* **ASSIGNMENT**
What's needed: every entry, printed exactly, minus the images.
___ DATA UNDER STUDY ___
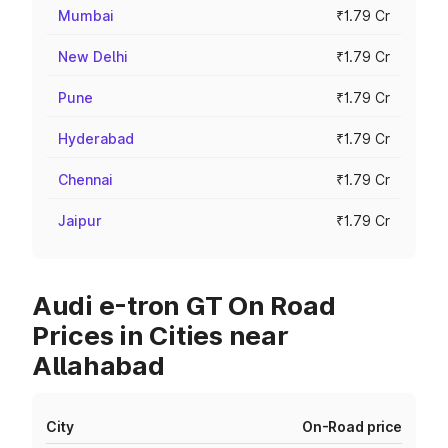
Mumbai
₹1.79 Cr
New Delhi
₹1.79 Cr
Pune
₹1.79 Cr
Hyderabad
₹1.79 Cr
Chennai
₹1.79 Cr
Jaipur
₹1.79 Cr
Audi e-tron GT On Road
Prices in Cities near
Allahabad
City
On-Road price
___
* **WRITTEN RESPONSE**
Mumbai
₹1.79 Cr
New Delhi
₹1.79 Cr
Pune
₹1.79 Cr
Hyderabad
₹1.79 Cr
Chennai
₹1.79 Cr
Jaipur
₹1.79 Cr
Audi e-tron GT On Road
Prices in Cities near
Allahabad
City
On-Road price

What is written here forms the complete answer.